Perhaps fittingly for this spectacle, by that time they were out of daylight and Phil won by making a four-foot putt under floodlights on a specially conceived hole which measured 93 yards. But don’t knock that bit! – it’s what I think the European Tour should do with the 18th at Wentworth should its PGA Championship go into overtime. But that’s for another time.
“I’m just trying to calm down, my heart can’t take any more,” said the winner. “It was such an incredible opportunity. He’s the greatest of all time but to have a little bit of smack talk for the coming years means a lot to me because I don’t have a lot on him.” The pre-match boxing-style hype had been a bit nauseating; trash talking and golf are uneasy bedfellows. But there had been a bit of genuine needle when Woods was asked how he’d get into Mickelson’s mind. “Have you seen our majors record?” he asked. “I’d say I’ve got into his head pretty good over the past 20 years.”
McIlroy was not the only golfer to talk the occasion down, some in stronger terms. Gary Player said: “I don’t think Tiger v Phil is either relevant or cause-related at all. What a lost opportunity for all of golf.” Paul McGinley said: “The money is not adding to what they are doing. Mostly it is taking away.” Eddie Pepperell volunteered: “This is everything golf shouldn’t be doing right now. One man earning $9 million isn’t attractive. This putrid attempt at attention will turn out be futile for everyone.” Perhaps not for Mickelson’s bank manager but I can’t think such egregious excess will benefit the game even if a few charities did make some money, too. I doubt ‘The Match’ sent a great message to millennials that golf is the game for them.

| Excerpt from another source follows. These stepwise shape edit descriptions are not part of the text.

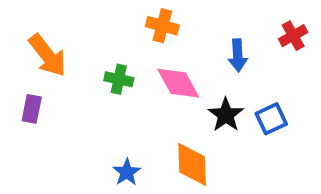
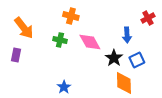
orange cross: (162, 26) -> (71, 16), moved
blue arrow: (238, 55) -> (127, 35), moved
orange diamond: (192, 164) -> (124, 83), moved

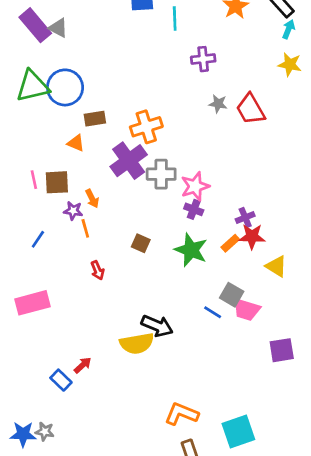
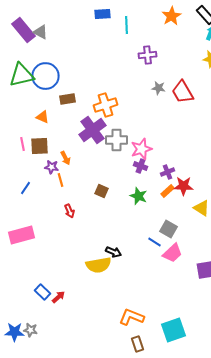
orange triangle: (76, 143) -> (42, 117), moved
purple cross: (245, 218) -> (168, 172), moved
green star: (191, 250) -> (138, 196), size x0.7
pink trapezoid: (247, 310) -> (172, 253), moved, turned -60
black arrow: (157, 326) -> (114, 252), size x0.7
red arrow: (83, 365) -> (58, 297), moved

Let’s also not forget those oft-neglected folk, the poor beleaguered bookies. Earlier this year the US Supreme Court overruled a 1992 decision to prohibit sports betting in most states. Golf wants a younger audience, of course, but it would like a piece of the betting action as well. (Given his reputation, who better than Mickelson to be the poster boy for that endeavour?) All this may end up being good news for Denise Coates, the founder and chief executive of Bet365, who we learned last week has to muddle through on an annual salary of £265 million. So at least that’s a heart-warming way to look forward to the future.